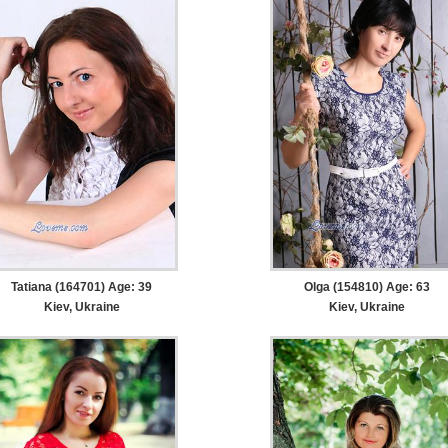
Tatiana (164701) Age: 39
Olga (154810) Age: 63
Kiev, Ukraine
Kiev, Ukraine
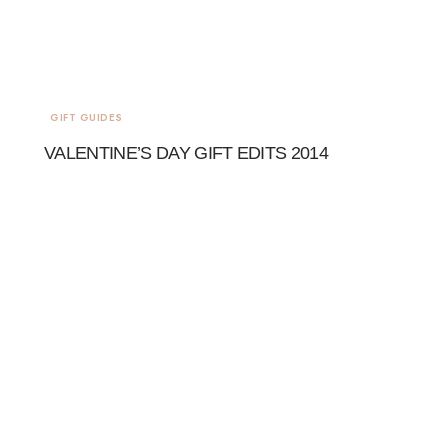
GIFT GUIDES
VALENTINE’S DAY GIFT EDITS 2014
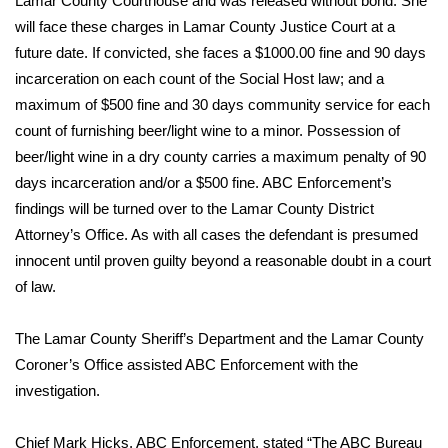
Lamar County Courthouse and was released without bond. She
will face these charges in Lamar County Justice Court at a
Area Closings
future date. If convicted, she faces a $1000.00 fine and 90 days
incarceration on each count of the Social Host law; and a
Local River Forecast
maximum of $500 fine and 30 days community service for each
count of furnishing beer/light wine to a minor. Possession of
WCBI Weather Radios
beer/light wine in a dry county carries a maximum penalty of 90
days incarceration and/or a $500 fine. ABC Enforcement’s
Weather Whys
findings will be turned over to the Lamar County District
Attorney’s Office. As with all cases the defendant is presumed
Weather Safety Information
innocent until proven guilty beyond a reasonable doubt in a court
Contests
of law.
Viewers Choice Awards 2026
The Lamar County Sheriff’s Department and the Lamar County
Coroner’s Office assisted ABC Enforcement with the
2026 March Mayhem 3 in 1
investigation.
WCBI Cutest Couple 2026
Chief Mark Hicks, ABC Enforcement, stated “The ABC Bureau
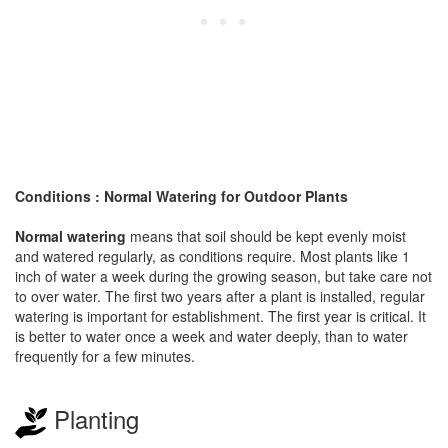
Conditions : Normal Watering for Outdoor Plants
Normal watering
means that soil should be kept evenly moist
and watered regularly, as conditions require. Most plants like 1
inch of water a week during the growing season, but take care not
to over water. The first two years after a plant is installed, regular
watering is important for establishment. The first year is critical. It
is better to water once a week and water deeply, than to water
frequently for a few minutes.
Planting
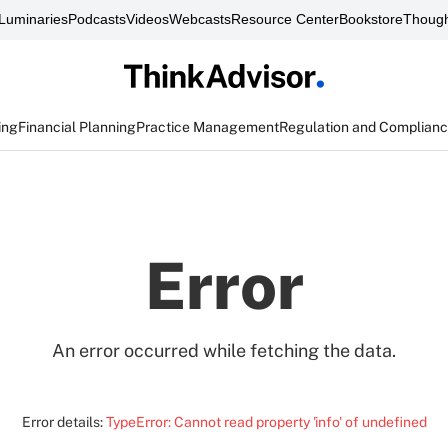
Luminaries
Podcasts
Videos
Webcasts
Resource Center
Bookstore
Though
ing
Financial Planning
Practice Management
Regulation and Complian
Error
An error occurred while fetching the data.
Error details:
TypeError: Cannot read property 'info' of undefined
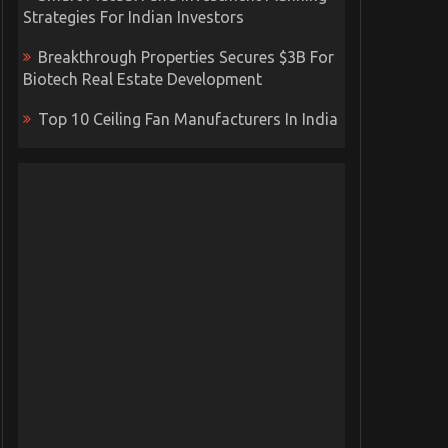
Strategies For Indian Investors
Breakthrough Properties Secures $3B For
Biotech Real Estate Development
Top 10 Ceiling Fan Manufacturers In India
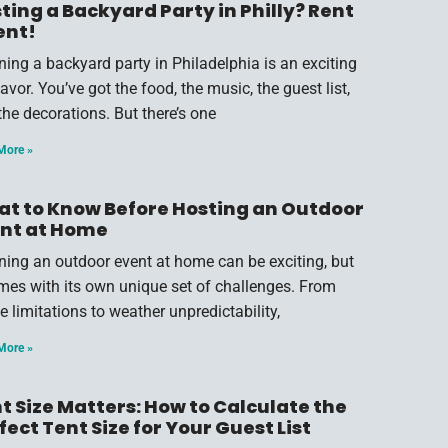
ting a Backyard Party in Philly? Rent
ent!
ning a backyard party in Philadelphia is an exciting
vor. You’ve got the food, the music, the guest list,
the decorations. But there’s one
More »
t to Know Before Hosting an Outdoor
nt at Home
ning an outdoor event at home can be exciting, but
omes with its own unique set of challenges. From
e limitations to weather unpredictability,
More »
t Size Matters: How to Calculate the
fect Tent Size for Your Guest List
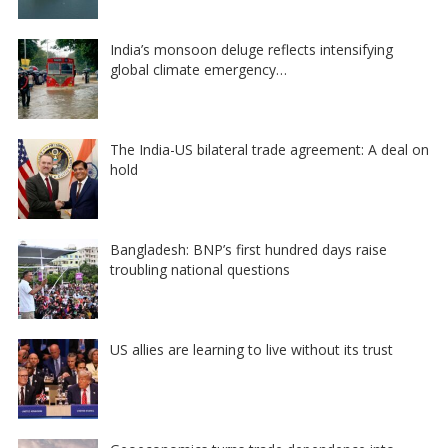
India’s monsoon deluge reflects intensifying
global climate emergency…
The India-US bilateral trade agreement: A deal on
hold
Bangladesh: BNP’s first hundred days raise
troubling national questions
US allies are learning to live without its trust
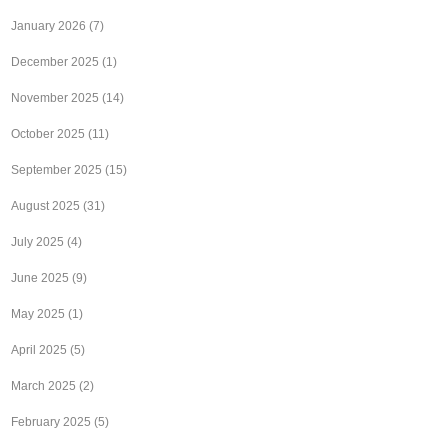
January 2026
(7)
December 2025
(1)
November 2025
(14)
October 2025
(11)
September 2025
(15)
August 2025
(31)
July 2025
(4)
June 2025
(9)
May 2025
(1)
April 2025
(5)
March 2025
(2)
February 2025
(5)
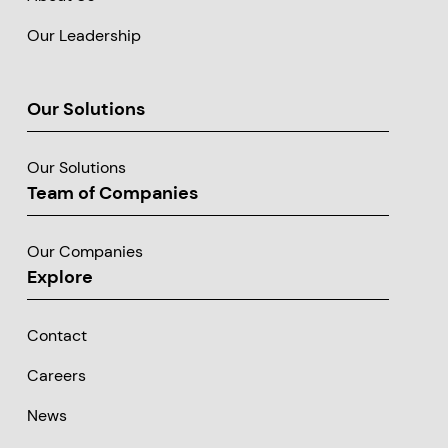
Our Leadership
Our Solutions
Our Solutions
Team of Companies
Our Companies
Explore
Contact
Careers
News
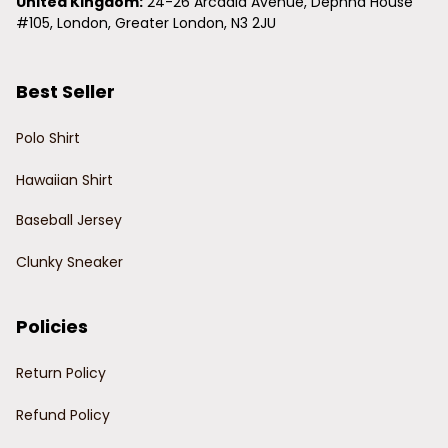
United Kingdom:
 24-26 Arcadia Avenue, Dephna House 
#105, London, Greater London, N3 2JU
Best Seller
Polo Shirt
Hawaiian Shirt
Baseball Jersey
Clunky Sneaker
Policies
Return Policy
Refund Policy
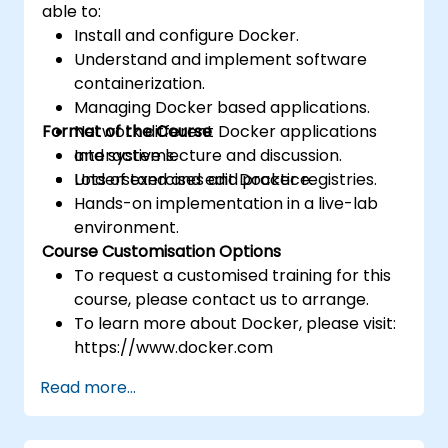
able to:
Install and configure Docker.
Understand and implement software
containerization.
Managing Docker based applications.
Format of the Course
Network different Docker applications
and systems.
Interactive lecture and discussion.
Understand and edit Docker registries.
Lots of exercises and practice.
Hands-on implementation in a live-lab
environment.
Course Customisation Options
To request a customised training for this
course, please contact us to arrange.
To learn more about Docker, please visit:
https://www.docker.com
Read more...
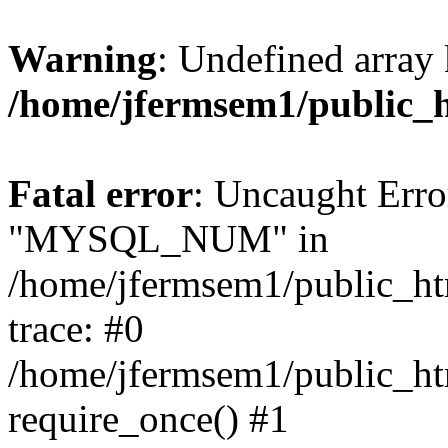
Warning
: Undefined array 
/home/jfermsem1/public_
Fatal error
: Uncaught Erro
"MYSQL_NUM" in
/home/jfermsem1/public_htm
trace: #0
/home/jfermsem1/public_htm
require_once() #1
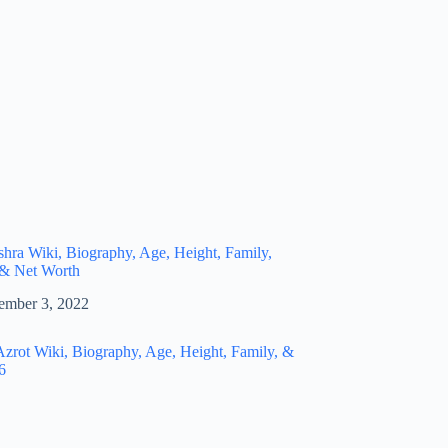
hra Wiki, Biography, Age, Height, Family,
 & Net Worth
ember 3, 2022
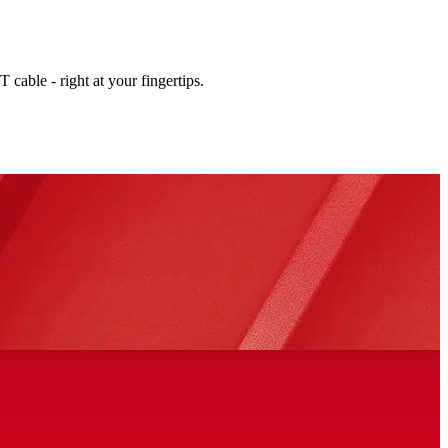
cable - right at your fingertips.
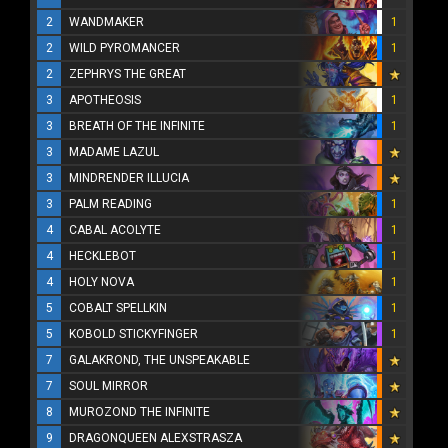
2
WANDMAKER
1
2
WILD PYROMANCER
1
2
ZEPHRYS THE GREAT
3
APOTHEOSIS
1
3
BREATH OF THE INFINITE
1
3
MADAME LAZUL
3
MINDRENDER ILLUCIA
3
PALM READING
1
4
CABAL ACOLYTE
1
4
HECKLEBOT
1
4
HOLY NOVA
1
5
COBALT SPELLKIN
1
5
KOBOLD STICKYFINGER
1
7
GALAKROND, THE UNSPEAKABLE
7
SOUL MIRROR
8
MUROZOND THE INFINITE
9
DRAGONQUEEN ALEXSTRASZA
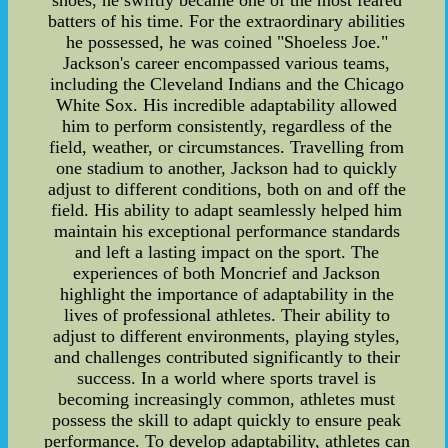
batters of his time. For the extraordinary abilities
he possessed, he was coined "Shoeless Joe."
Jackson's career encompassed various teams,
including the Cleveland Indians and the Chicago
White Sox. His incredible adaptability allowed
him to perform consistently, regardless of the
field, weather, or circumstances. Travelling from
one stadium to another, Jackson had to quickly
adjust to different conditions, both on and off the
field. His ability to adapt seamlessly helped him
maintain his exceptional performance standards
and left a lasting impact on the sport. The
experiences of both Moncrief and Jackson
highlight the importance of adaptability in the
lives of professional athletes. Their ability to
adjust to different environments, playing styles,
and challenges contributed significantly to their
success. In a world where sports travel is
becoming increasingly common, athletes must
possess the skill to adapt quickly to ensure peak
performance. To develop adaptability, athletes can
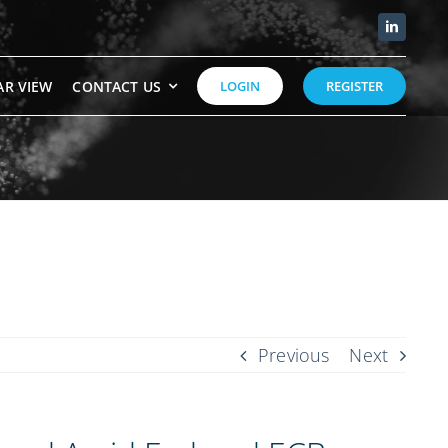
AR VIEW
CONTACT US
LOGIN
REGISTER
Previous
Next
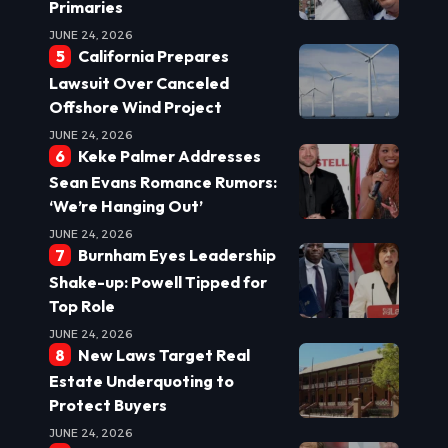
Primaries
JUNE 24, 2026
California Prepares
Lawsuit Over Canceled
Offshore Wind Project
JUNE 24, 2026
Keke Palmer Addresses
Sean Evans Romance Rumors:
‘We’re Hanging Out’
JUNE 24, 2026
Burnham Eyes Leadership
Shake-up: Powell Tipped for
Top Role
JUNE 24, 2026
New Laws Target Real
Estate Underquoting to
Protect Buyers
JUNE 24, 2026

» Task
Leave the pictures out and output all of the data verbatim.

» Response area
Tatiana (164701) Age: 39
Olga (154810) Age: 63
Kiev, Ukraine
Kiev, Ukraine
GIFT GUIDES
VALENTINE’S DAY GIFT EDITS 2014
Lamar County Courthouse and was released without bond. She
will face these charges in Lamar County Justice Court at a
Area Closings
future date. If convicted, she faces a $1000.00 fine and 90 days
incarceration on each count of the Social Host law; and a
Local River Forecast
maximum of $500 fine and 30 days community service for each
count of furnishing beer/light wine to a minor. Possession of
WCBI Weather Radios
beer/light wine in a dry county carries a maximum penalty of 90
days incarceration and/or a $500 fine. ABC Enforcement’s
Weather Whys
findings will be turned over to the Lamar County District
Attorney’s Office. As with all cases the defendant is presumed
Weather Safety Information
innocent until proven guilty beyond a reasonable doubt in a court
Contests
of law.
Viewers Choice Awards 2026
The Lamar County Sheriff’s Department and the Lamar County
Coroner’s Office assisted ABC Enforcement with the
2026 March Mayhem 3 in 1
investigation.
WCBI Cutest Couple 2026
Chief Mark Hicks, ABC Enforcement, stated “The ABC Bureau
Conditions : Normal Watering for Outdoor Plants
Normal watering
means that soil should be kept evenly moist
and watered regularly, as conditions require. Most plants like 1
inch of water a week during the growing season, but take care not
to over water. The first two years after a plant is installed, regular
watering is important for establishment. The first year is critical. It
is better to water once a week and water deeply, than to water
frequently for a few minutes.
Planting
Luminaries
Podcasts
Videos
Webcasts
Resource Center
Bookstore
Though
ing
Financial Planning
Practice Management
Regulation and Complian
Error
An error occurred while fetching the data.
Error details:
TypeError: Cannot read property 'info' of undefined
Strategies For Indian Investors
Breakthrough Properties Secures $3B For
Biotech Real Estate Development
Top 10 Ceiling Fan Manufacturers In India
ting a Backyard Party in Philly? Rent
ent!
ning a backyard party in Philadelphia is an exciting
vor. You’ve got the food, the music, the guest list,
the decorations. But there’s one
More »
t to Know Before Hosting an Outdoor
nt at Home
ning an outdoor event at home can be exciting, but
omes with its own unique set of challenges. From
e limitations to weather unpredictability,
More »
t Size Matters: How to Calculate the
fect Tent Size for Your Guest List
India’s monsoon deluge reflects intensifying
global climate emergency…
The India-US bilateral trade agreement: A deal on
hold
Bangladesh: BNP’s first hundred days raise
troubling national questions
US allies are learning to live without its trust
January 2026
(7)
December 2025
(1)
November 2025
(14)
October 2025
(11)
September 2025
(15)
August 2025
(31)
July 2025
(4)
June 2025
(9)
May 2025
(1)
April 2025
(5)
March 2025
(2)
February 2025
(5)
Our Leadership
Our Solutions
Our Solutions
Team of Companies
Our Companies
Explore
Contact
Careers
News
United Kingdom:
 24-26 Arcadia Avenue, Dephna House 
#105, London, Greater London, N3 2JU
Best Seller
Polo Shirt
Hawaiian Shirt
Baseball Jersey
Clunky Sneaker
Policies
Return Policy
Refund Policy
able to:
Install and configure Docker.
Understand and implement software
containerization.
Managing Docker based applications.
Format of the Course
Network different Docker applications
and systems.
Interactive lecture and discussion.
Understand and edit Docker registries.
Lots of exercises and practice.
Hands-on implementation in a live-lab
environment.
Course Customisation Options
To request a customised training for this
course, please contact us to arrange.
To learn more about Docker, please visit:
https://www.docker.com
Read more...
Warning
: Undefined array 
/home/jfermsem1/public_
Fatal error
: Uncaught Erro
"MYSQL_NUM" in
/home/jfermsem1/public_htm
trace: #0
/home/jfermsem1/public_htm
require_once() #1
hra Wiki, Biography, Age, Height, Family,
 & Net Worth
ember 3, 2022
cable - right at your fingertips.
2
WANDMAKER
1
2
WILD PYROMANCER
1
2
ZEPHRYS THE GREAT
3
APOTHEOSIS
1
3
BREATH OF THE INFINITE
1
3
MADAME LAZUL
3
MINDRENDER ILLUCIA
3
PALM READING
1
4
CABAL ACOLYTE
1
4
HECKLEBOT
1
4
HOLY NOVA
1
5
COBALT SPELLKIN
1
5
KOBOLD STICKYFINGER
1
7
GALAKROND, THE UNSPEAKABLE
7
SOUL MIRROR
8
MUROZOND THE INFINITE
9
DRAGONQUEEN ALEXSTRASZA
batters of his time. For the extraordinary abilities
he possessed, he was coined "Shoeless Joe."
Jackson's career encompassed various teams,
including the Cleveland Indians and the Chicago
White Sox. His incredible adaptability allowed
him to perform consistently, regardless of the
field, weather, or circumstances. Travelling from
one stadium to another, Jackson had to quickly
adjust to different conditions, both on and off the
field. His ability to adapt seamlessly helped him
maintain his exceptional performance standards
and left a lasting impact on the sport. The
experiences of both Moncrief and Jackson
highlight the importance of adaptability in the
lives of professional athletes. Their ability to
adjust to different environments, playing styles,
and challenges contributed significantly to their
success. In a world where sports travel is
becoming increasingly common, athletes must
possess the skill to adapt quickly to ensure peak
performance. To develop adaptability, athletes can
AR VIEW
CONTACT US
LOGIN
REGISTER
Previous
Next
Primaries
JUNE 24, 2026
California Prepares
Lawsuit Over Canceled
Offshore Wind Project
JUNE 24, 2026
Keke Palmer Addresses
Sean Evans Romance Rumors:
‘We’re Hanging Out’
JUNE 24, 2026
Burnham Eyes Leadership
Shake-up: Powell Tipped for
Top Role
JUNE 24, 2026
New Laws Target Real
Estate Underquoting to
Protect Buyers
JUNE 24, 2026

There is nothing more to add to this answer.